ETL reporting and testing
Reporting in ETL is more important as it explains and directs the clients the customer needs. By this they can forecast and analyse the exact customer needs
A company which manufactures silk fabric wanted to analyse on their annual sales. On review of their annual sales, they found during the month of August and September there was tremendous fall in sales with the use of the report they generated. Hence they decided to roll out promotional offer like exchange, discounts etc., that enhanced their sales.
Basic issues in ETL testing
There can be number of issues while performing ETL testing like the following:
- Either the access to the source tables or the views will not be valid.
- The column name and the data type from the source to the next layer might not match.
- Number of records from the source table to the destined tabled might not match.
And there might be many more..
Following is a sample of mapping sheet where there are columns like VIEW_NAME, COLUMN_NAME, DATA_TYPE, TABLE_NAME, COLUMN_NAME, DATA_TYPE, and TRANSFORMATION LOGIC present.
The first 3 columns represent the details of the source database and the next 3 are the details for the immediate preceding database. The last column is very important. Transformation logic is the way the data from the source is read and stored in the destined database. This depends on the business and the ETL needs.
Points to remember while ETL test planning and execution
The most important thing in ETL testing is loading of data based on the extraction criteria from the source DB. When this criterion is invalid or obsolete then there will be no data in the table to perform ETL testing that really brings in more issues.

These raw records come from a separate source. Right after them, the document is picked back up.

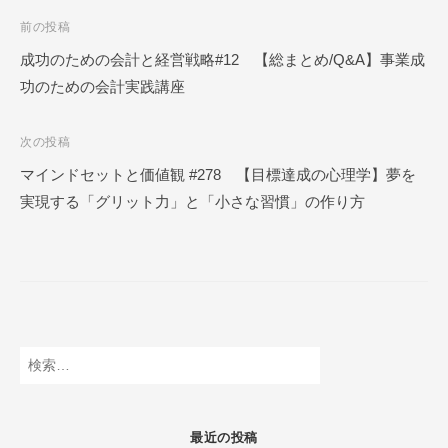
ク
投
前の投稿
ー
稿
成功のための会計と経営戦略#12 【総まとめ/Q&A】事業成
ル
功のための会計実践講座
ナ
O
N
ビ
L
次の投稿
ゲ
I
マインドセットと価値観 #278 【目標達成の心理学】夢を
ー
N
実現する「グリット力」と「小さな習慣」の作り方
E
シ
ョ
ン
検
索:
最近の投稿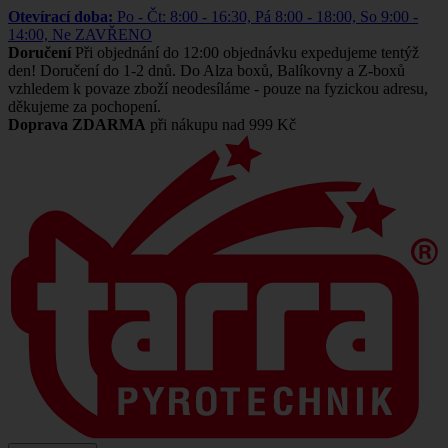
Otevírací doba:
Po - Čt: 8:00 - 16:30, Pá 8:00 - 18:00, So 9:00 -
14:00, Ne ZAVŘENO
Doručení
Při objednání do 12:00 objednávku expedujeme tentýž
den! Doručení do 1-2 dnů. Do Alza boxů, Balíkovny a Z-boxů
vzhledem k povaze zboží neodesíláme - pouze na fyzickou adresu,
děkujeme za pochopení.
Doprava ZDARMA
při nákupu nad 999 Kč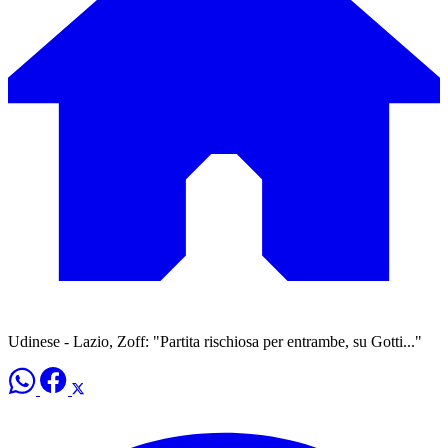
Udinese - Lazio, Zoff: "Partita rischiosa per entrambe, su Gotti..."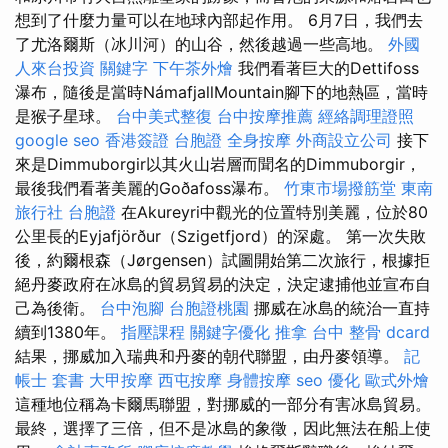
想到了什麼力量可以在地球內部起作用。 6月7日，我們去
了尤洛爾斯（冰川河）的山谷，然後越過一些高地。
外國
人來台投資
關鍵字
下午茶外燴
我們看著巨大的Dettifoss
瀑布，隨後是當時NámafjallMountain腳下的地熱區，當時
是猴子星球。
台中美式整復
台中按摩推薦
經絡調理證照
google seo
香港簽證 台胞證
全身按摩
外商設立公司
接下
來是Dimmuborgir以其火山岩層而聞名的Dimmuborgir，
最後我們看著美麗的Goðafoss瀑布。
竹東市場撥筋堂
東南
旅行社 台胞證
在Akureyri中觀光的位置特別美麗，位於80
公里長的Eyjafjörður（Szigetfjord）的深處。 第一次失敗
後，約爾根森（Jørgensen）試圖開始第二次旅行，根據拒
絕丹麥政府在冰島的貿易貿易的決定，決定逮捕他並宣布自
己為後衛。
台中泡腳
台胞證桃園
挪威在冰島的統治一直持
續到1380年。
指壓課程
關鍵字優化
推拿
台中 整骨 dcard
結果，挪威加入瑞典和丹麥的朝代聯盟，由丹麥領導。
記
帳士 套書
大甲按摩
西屯按摩
身體按摩
seo 優化
歐式外燴
這種地位稱為卡爾馬聯盟，對挪威的一部分有害冰島貿易。
最終，選擇了三倍，但不是冰島的象徵，因此無法在船上使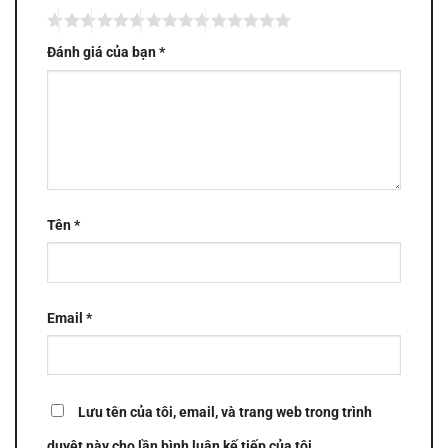
Đánh giá của bạn
*
Tên
*
Email
*
Lưu tên của tôi, email, và trang web trong trình
duyệt này cho lần bình luận kế tiếp của tôi.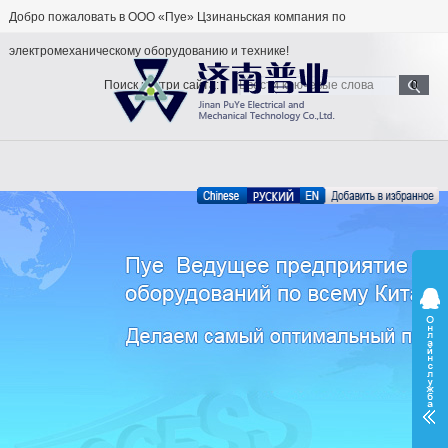
Добро пожаловать в ООО «Пуе» Цзинаньская компания по
электромеханическому оборудованию и технике!
Поиск внутри сайта: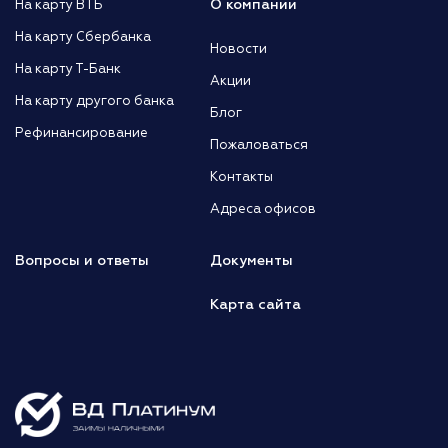
О компании
На карту ВТБ
На карту Сбербанка
Новости
На карту Т-Банк
Акции
На карту другого банка
Блог
Рефинансирование
Пожаловаться
Контакты
Адреса офисов
Вопросы и ответы
Документы
Карта сайта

Following are few of the points to be taken care while ETL test planning and execution:
#1: Data is being extracted from the heterogeneous data sources
#2: ETL process handling in the integrated environment that have different:
- Communication protocols
#3: Necessity in having a logical data mapping sheet before the physical data can be transformed
#4: Understanding and examining of the data sources
#5: Initial load and the incremental load
#6: Audit columns
#7: Loading the facts and the dimensions
ETL Tools and their significant usage
ETL tools are basically used to build and convert the transformation logic by taking data from the source into another applying the transformation logic. You can also map the schemas from the source to the destination which occurs in unique ways, transform and clean up data before it can be moved into the destination, along with loading at the destination in an efficient manner.
This can significantly reduce the manual efforts as the mapping can be done that is used for almost all of the ETL validation and the verification.